Cependant, madame Hugon plaignait la pauvre mère. Quelle douleur de perdre ainsi sa fille !

— On m’accuse d’être dévote, dit-elle avec sa tranquille franchise ; cela ne m’empêche pas de trouver bien cruelles les enfants qui s’entêtent dans un pareil suicide.

— Oui, c’est une terrible chose, murmura la comtesse, avec un petit grelottement de frileuse, en se pelotonnant davantage au fond de sa grande chaise, devant le feu.

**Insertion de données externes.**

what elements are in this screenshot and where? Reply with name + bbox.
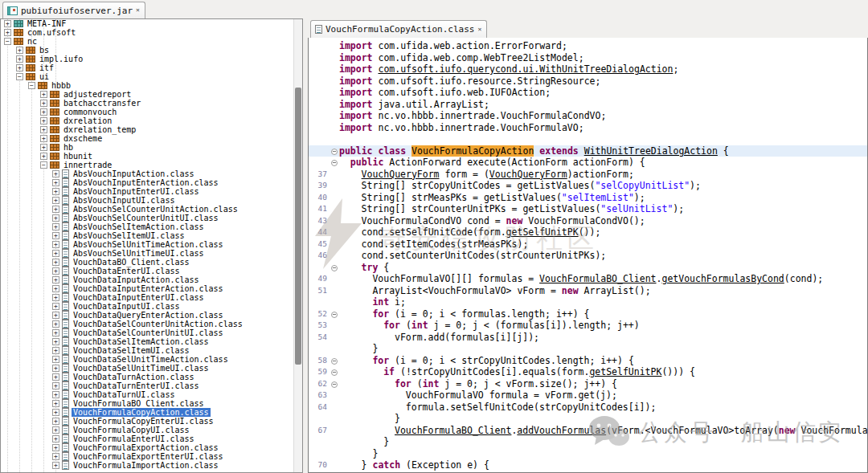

Alors, ces dames discutèrent. Mais leurs voix demeuraient discrètes, de légers rires par moments coupaient la gravité de la conversation. Les deux lampes de la cheminée, recouvertes d’une dentelle rose, les éclairaient faiblement ; et il n’y avait, sur des meubles éloignés, que trois autres lampes, qui laissaient le vaste salon dans une ombre douce.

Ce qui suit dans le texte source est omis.